With the minimum subscription amount for public in Infrastructure Investment Trusts (InvITs) brought down from Rs 1 lakh to the range of Rs 10,000 to Rs 15,000 and the minimum trading lot from 100 units to 1 unit – like Real estate investment trusts (REITs) – InvITs has become accessible to retail investors.
Before the changes were made on July 30, 2021, InvITs were out of reach of the retail investors, as the minimum investment requirements for trading was Rs 1 crore (that is a lot size of 100 units with the subscription amount of Rs 1 lakh per unit).

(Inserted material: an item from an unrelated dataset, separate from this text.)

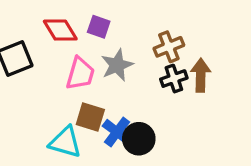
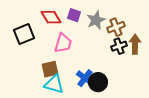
gray star: (117, 65) -> (96, 20), moved
brown square: (90, 117) -> (50, 69), moved, turned -30

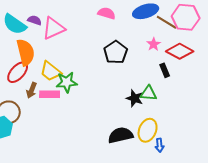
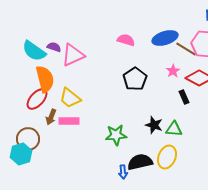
green star: (67, 82) -> (116, 135), moved
green triangle: (149, 93) -> (174, 129), moved
blue arrow: (160, 145) -> (123, 172), moved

Hence, retail investors willing to invest in real estate earlier had to do so either through REITs or fractional investments.

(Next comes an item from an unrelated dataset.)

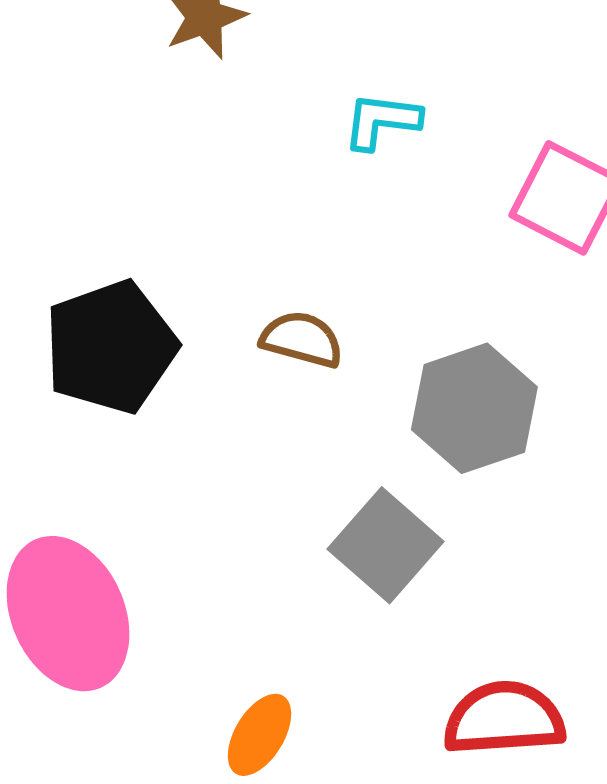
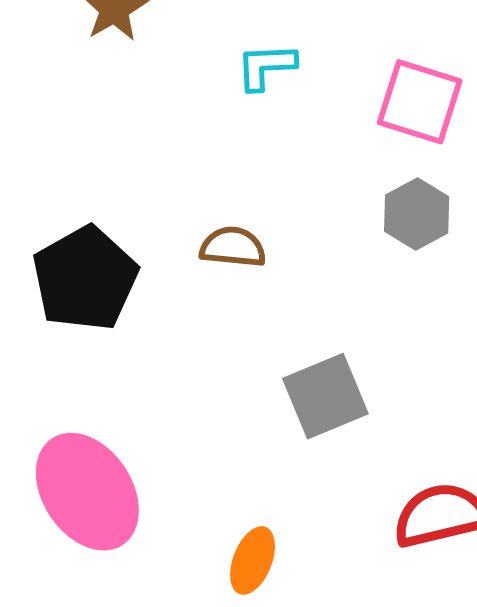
gray hexagon: (474, 408) -> (417, 214), moved, size x0.7
gray square: (386, 545) -> (325, 396), turned 36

So, like investing in equity shares, now any investor – be it domestic or foreign, retail or institutional – can now invest in real estate through InvITs by opening a demat account to get the benefits from infrastructure and roadway projects.
So, if you want to include infrastructure in your investment portfolio, you may consider investing in InvITs.
After investing in an InvIT, as a unit holder, you will have the right to – receive returns through cash distributions made by the trust; participate on the matters related to acquisition of new assets and/or borrowing; appointment and removal of an investment manager and a sponsor; receive annual reports, valuation reports, reports on quarterly / semi-annual finances and other periodic disclosures.
Although investing in real estate through InvITs provides better transparency, due diligence is needed before making an investment decision as such an investment would result in capital gains along with regular income.
This is because, unless the assets under a trust are not good enough, the investment in an InvITs won’t be able to provide you the desired stability in return from the investment.